Curing Allergies By Presenting the Allergen With Blood Cells
October 12, 2011 Leave a comment
Allergies are a pretty significant and growing health issue. There exist treatments for allergies, but nothing quite like an easy cure. It looks like a team from Northwestern University may have done just this, by attaching peanut proteins to a subject’s blood cells and reintroducing it into them, signaling to the immune system that these proteins are non-harmful.
From Science Daily:
Peanut allergies often cause life-threatening allergic reactions, called anaphylaxis. Each year there are between 15,000 and 30,000 episodes of food-induced anaphylaxis and 100 to 200 related deaths in the United States, according to the National Institutes of Health. There is no safe treatment to protect people from a severe allergic reaction to food.
When an allergic person eats a peanut, the proteins are absorbed through the intestine and can activate a life-threatening, full-body immune response. This includes constriction of the airways, low blood pressure and/or shock and can lead to loss of consciousness and death.
Using a mouse model that mimics a life-threatening peanut allergy (which the Northwestern team developed several years ago), researchers attached peanut proteins onto white blood cells called leukocytes and infused those back into the mice. After two treatments, the mice were fed a peanut extract. They did not have the life-threatening allergic reaction because their immune system now recognized the protein as safe.

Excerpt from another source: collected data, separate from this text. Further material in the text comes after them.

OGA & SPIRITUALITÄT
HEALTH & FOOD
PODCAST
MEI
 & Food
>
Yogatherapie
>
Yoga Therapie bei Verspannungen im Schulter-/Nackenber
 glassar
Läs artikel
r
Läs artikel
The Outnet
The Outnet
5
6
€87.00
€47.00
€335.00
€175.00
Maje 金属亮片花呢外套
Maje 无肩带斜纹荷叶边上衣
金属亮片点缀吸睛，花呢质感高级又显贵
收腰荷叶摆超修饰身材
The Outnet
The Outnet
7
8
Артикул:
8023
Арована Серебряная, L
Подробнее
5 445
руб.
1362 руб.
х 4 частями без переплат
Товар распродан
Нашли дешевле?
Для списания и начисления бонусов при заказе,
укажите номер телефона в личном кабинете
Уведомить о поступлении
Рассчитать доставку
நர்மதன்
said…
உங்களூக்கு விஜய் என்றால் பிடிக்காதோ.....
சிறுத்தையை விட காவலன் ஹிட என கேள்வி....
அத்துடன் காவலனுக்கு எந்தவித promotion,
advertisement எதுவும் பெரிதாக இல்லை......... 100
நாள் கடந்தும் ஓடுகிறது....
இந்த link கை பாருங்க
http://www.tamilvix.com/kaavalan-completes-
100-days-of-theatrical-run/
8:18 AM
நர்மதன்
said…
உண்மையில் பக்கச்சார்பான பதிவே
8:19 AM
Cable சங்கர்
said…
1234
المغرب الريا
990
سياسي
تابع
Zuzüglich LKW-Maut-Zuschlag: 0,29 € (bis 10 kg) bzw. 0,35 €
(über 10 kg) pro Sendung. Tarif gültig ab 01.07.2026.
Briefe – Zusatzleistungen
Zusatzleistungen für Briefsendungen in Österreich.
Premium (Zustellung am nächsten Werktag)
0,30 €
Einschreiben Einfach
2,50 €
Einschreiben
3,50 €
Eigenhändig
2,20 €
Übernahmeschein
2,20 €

“Their immune system saw the peanut protein as perfectly normal because it was already presented on the white blood cells,” Bryce said. “Without the treatment, these animals would have gone into anaphylactic shock.” Bryce thinks more than one protein can be attached to the surface of the cell and, thus, target multiple food allergies at one time.
They also tried this with a different allergen model (an egg protein), and it worked then too. Wiping out (food) allergies would be quite an achievement; let’s hope this idea works. The idea itself seems somewhat intuitive, but I assume it’s only coming to light now because there are less obvious hurdles to overcome.

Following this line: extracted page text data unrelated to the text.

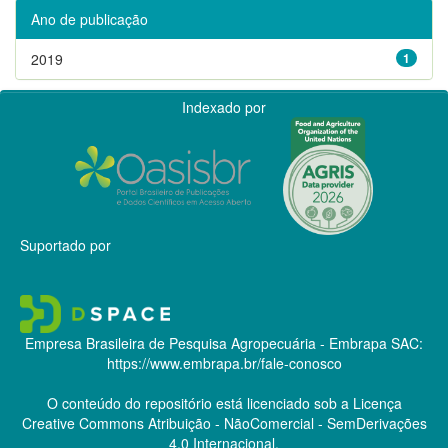
Ano de publicação
2019
1
Indexado por
Suportado por
Empresa Brasileira de Pesquisa Agropecuária - Embrapa
SAC:
https://www.embrapa.br/fale-conosco
O conteúdo do repositório está licenciado sob a Licença
Creative Commons
Atribuição - NãoComercial - SemDerivações
4.0 Internacional.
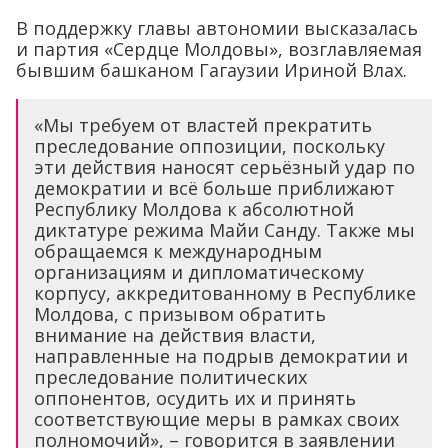
В поддержку главы автономии высказалась
и партия «Сердце Молдовы», возглавляемая
бывшим башканом Гагаузии Ириной Влах.
«Мы требуем от властей прекратить
преследование оппозиции, поскольку
эти действия наносят серьёзный удар по
демократии и всё больше приближают
Республику Молдова к абсолютной
диктатуре режима Майи Санду. Также мы
обращаемся к международным
организациям и дипломатическому
корпусу, аккредитованному в Республике
Молдова, с призывом обратить
внимание на действия власти,
направленные на подрыв демократии и
преследование политических
оппонентов, осудить их и принять
соответствующие меры в рамках своих
полномочий», – говорится в заявлении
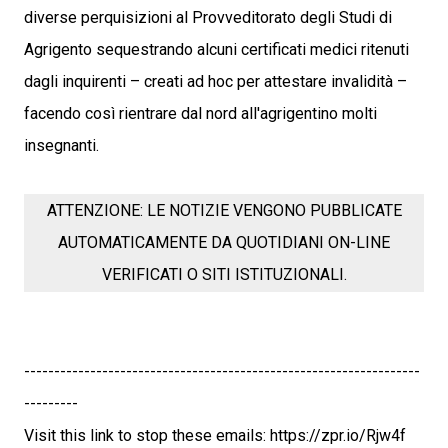
diverse perquisizioni al Provveditorato degli Studi di
Agrigento sequestrando alcuni certificati medici ritenuti
dagli inquirenti – creati ad hoc per attestare invalidità –
facendo così rientrare dal nord all'agrigentino molti
insegnanti.
ATTENZIONE: LE NOTIZIE VENGONO PUBBLICATE
AUTOMATICAMENTE DA QUOTIDIANI ON-LINE
VERIFICATI O SITI ISTITUZIONALI.
------------------------------------------------------------------
---------
Visit this link to stop these emails: https://zpr.io/Rjw4f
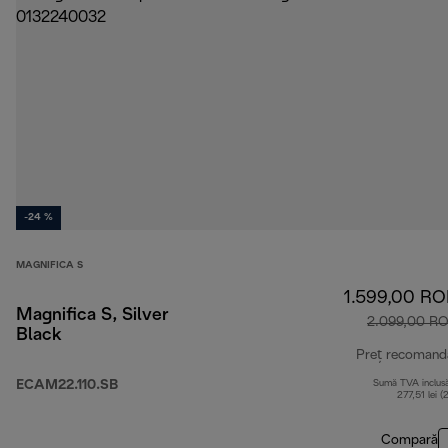
-24 %
MAGNIFICA S
1.599,00 R
Magnifica S, Silver
2.099,00 R
Black
Preț recomand
ECAM22.110.SB
Sumă TVA inclus
277,51 lei (
Compară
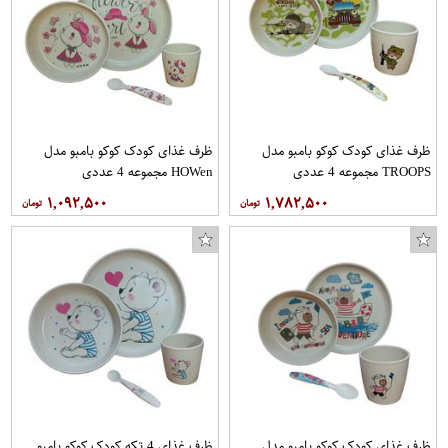
پتو نجات رویال مدل AL2
ظرف غذای کودک کوکو بامبو مدل
ظرف غذای کودک کوکو بامبو مدل
TROOPS مجموعه 4 عددی
HOWen مجموعه 4 عددی
۱,۰۹۲,۵۰۰
۱,۷۸۲,۵۰۰
ظرف غذای کودک کوکو بامبو مدل
ظرف غذای 4 تکه کودک کوکو بامبو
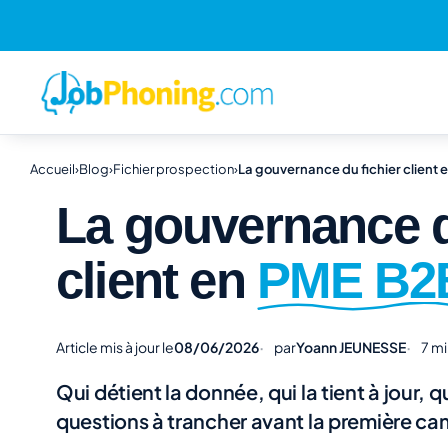
Accueil
›
Blog
›
Fichier prospection
›
La gouvernance du fichier client
La gouvernance d
client en
PME B2
Article mis à jour le
08/06/2026
par
Yoann JEUNESSE
7 mi
Qui détient la donnée, qui la tient à jour, qu
questions à trancher avant la première c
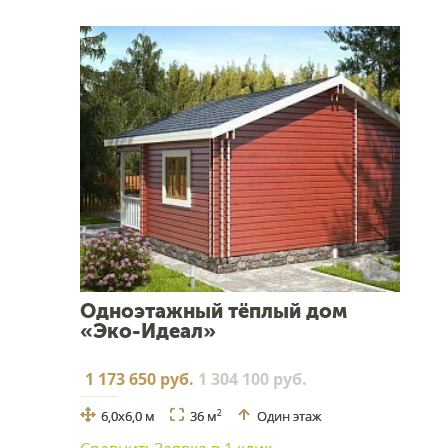
Одноэтажный тёплый дом
«Эко-Идеал»
1 173 650 руб.
1 304 100 руб.
6,0х6,0 м
36 м
Один этаж
2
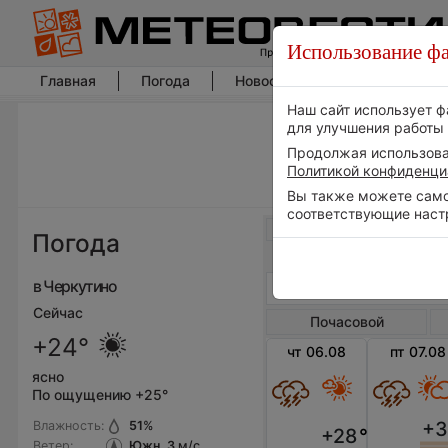
Использование фа
Главная
Погода
Новости погоды
Климат
Наш сайт использует ф
для улучшения работы 
Продолжая использоват
Политикой конфиденци
Вы также можете самос
соответствующие наст
Весь мир
Погода
в Черкутино
Сейчас
Почасовой
+24°
чт 06.08
пт 07.08
ясно
По ощущению +25°
+3
Влажность:
51
%
+28
°
Ветер:
Южн, 3
м/с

If it seems like extracting and modifying each person’s blood to use this technique is a little inconvenient, it may not be the final form of the technique:
For autoimmune diseases and allergic airway diseases, Miller also is working with microparticles rather than white cells to induce tolerance, because the microparticles are more easily standardized for manufacturing.
Mass-produced immunity! Doesn’t get better than that. Which reminds me, go get vaccinated this flu season.